There are currently approximately 15 million people in the US who own real estate investment property, and more and more of them are learning about the advantages of utilizing 1031 tax-free exchanges for postponing capital gains taxes when they sell their property. A 1031 exchange is a provision contained in the IRS code that permits investment property owners to sell properties and buy new property without being required to pay taxes on the sale of the old properties, taking into account stipulations relating to the use of the proceeds and time boundaries have been satisfied.
Investors in real estate have 45 days following the sale of their old properties to locate a new property and to follow with specific written notice stipulations, as set by the IRS. The acquisition of the new property must then close within 180 days. If those provisions are satisfied, the investor won’t need to pay federal income taxes on the real estate property, assuming the new real estate property is an investment like the one just got sold. The replacement property must be of equal or larger value.

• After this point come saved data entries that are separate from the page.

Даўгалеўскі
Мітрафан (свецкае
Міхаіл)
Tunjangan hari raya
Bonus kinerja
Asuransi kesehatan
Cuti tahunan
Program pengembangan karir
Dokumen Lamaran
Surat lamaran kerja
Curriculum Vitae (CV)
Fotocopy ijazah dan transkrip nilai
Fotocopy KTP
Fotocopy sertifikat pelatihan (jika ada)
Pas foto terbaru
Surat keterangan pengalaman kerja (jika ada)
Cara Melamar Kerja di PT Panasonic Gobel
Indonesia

The property may be several houses, farms, or other real estate, but it can’t be the real estate investor’s primary residence. The IRS forbids making use of a 1031 exchange for the purchase of a new home. Nevertheless, there is an exception to that regulation. If the real estate investor rents out a home for 2 years following the exchange, that home could then be switched to the real estate investor’s chief residence, since the home was initially used to carry out the stipulations of a 1031 exchange, which set that an investment home has to be replaced with another investment home.

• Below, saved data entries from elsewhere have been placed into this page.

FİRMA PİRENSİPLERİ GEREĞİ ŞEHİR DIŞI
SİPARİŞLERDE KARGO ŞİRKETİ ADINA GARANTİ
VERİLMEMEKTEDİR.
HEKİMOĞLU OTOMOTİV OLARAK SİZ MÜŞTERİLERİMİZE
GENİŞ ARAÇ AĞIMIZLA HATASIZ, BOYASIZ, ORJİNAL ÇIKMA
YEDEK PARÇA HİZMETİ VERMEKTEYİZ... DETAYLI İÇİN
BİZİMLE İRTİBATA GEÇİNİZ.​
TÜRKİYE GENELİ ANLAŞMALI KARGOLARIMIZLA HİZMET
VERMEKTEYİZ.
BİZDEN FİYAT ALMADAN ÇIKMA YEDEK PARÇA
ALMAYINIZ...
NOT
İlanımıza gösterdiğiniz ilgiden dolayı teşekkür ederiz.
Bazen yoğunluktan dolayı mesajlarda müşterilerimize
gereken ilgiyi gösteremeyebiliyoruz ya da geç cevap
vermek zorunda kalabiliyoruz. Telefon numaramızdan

If a property investor opts to take that route, after 5 years from the date of the new property’s acquisition, that home may then be sold and the taxes omitted, due to an IRS exclusion for the sale of a primary residence, which can be $500,000 for couples and $250,000 for an unmarried person.
This could be a great way to avoid taxes on a significant amount of money from investment in houses, but you will want to make certain you observed the tax code exactly. If you wish to learn more about 1031 tax-free exchanges, check out IRS.gov and confer with tax consultant, accountant, or lawyer. It can save you thousands of dollars while you’re coming up the ladder in your overall real estate investment strategy.